The report released yesterday covers a lot of ground, starting with 7 high-level recommendations:
· Have a strong radar. Knowing who is being readmitted and why, as well as the cost, is the first step to reducing readmissions. Demographics, education levels, language, and other factors must be known.
· Identify the target. Once the target population is found, the barriers to preventing readmission must be identified. Is there mistrust with the hospital?
· “Start from the start.” Preventing readmission must begin when the patient arrives at the hospital—not at discharge.
· Deploy a team. Keeping patients from coming back to the hospital involves more than doctors and nurses. CMS’ report said going beyond “the usual suspects” to reach nutritionists, pharmacists, substance abuse treatment providers or others is essential.
· Social support. Creating culturally appropriate systems that give the patient what he or she needs is essential—and easier said than done.
· Communication in high-risk scenarios. This involves the things that can go wrong—such as medication reconciliation, making sure the patient understands discharge instructions, etc. Cultural competency is essential.
· Community, coordination, continuity. Hospitals need partners in the community to meet behavioral and social needs. Is transportation available? Can the patient get to primary care doctor? Are groceries available? The report says, “Coordinating all these efforts will separate success from failure.”

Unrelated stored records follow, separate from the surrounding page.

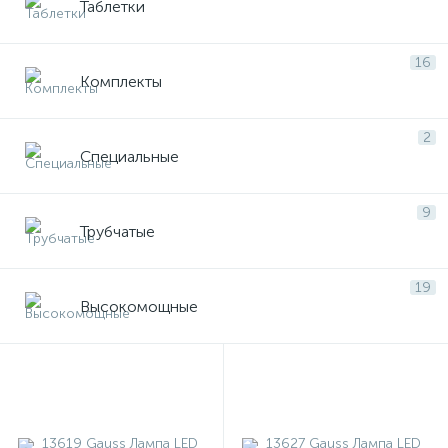
Таблетки
16
Комплекты
2
Специальные
9
Трубчатые
19
Высокомощные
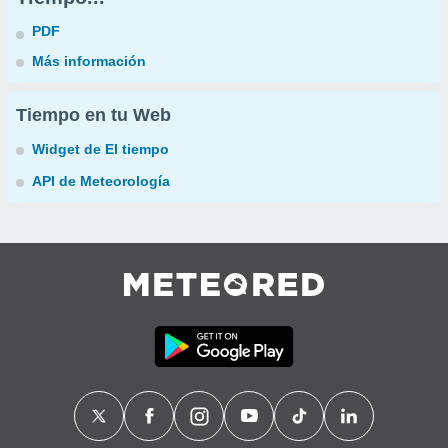
PDF
Más información
Tiempo en tu Web
Widget de El tiempo
API de Meteorología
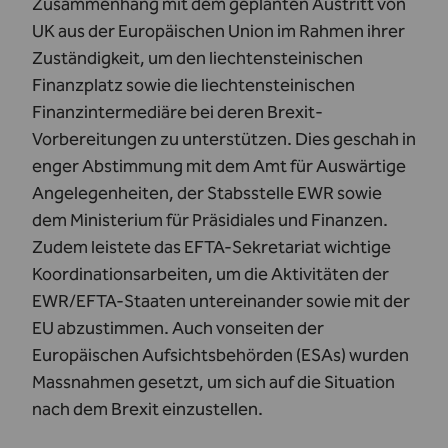
Zusammenhang mit dem geplanten Austritt von
UK aus der Europäischen Union im Rahmen ihrer
Zuständigkeit, um den liechtensteinischen
Finanzplatz sowie die liechtensteinischen
Finanzintermediäre bei deren Brexit-
Vorbereitungen zu unterstützen. Dies geschah in
enger Abstimmung mit dem Amt für Auswärtige
Angelegenheiten, der Stabsstelle EWR sowie
dem Ministerium für Präsidiales und Finanzen.
Zudem leistete das EFTA-Sekretariat wichtige
Koordinationsarbeiten, um die Aktivitäten der
EWR/EFTA-Staaten untereinander sowie mit der
EU abzustimmen. Auch vonseiten der
Europäischen Aufsichtsbehörden (ESAs) wurden
Massnahmen gesetzt, um sich auf die Situation
nach dem Brexit einzustellen.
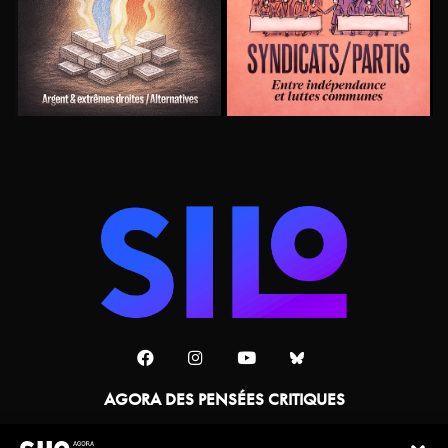
AGORA DES PENSÉES CRITIQUES
Une collaboration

“CMS has an important opportunity and a critical role in preventing hospital readmissions while promoting health equity among diverse Medicare beneficiaries,” said Cara James, director of the agency’s Office of Minority Health. The guide, she said, encourages hospitals to be proactive in preventing readmissions among those patients who present the greatest challenges.
The report was prepared with Massachusetts General Hospital’s Disparities Solution Center and the National Opinion Research Center at the University of Chicago.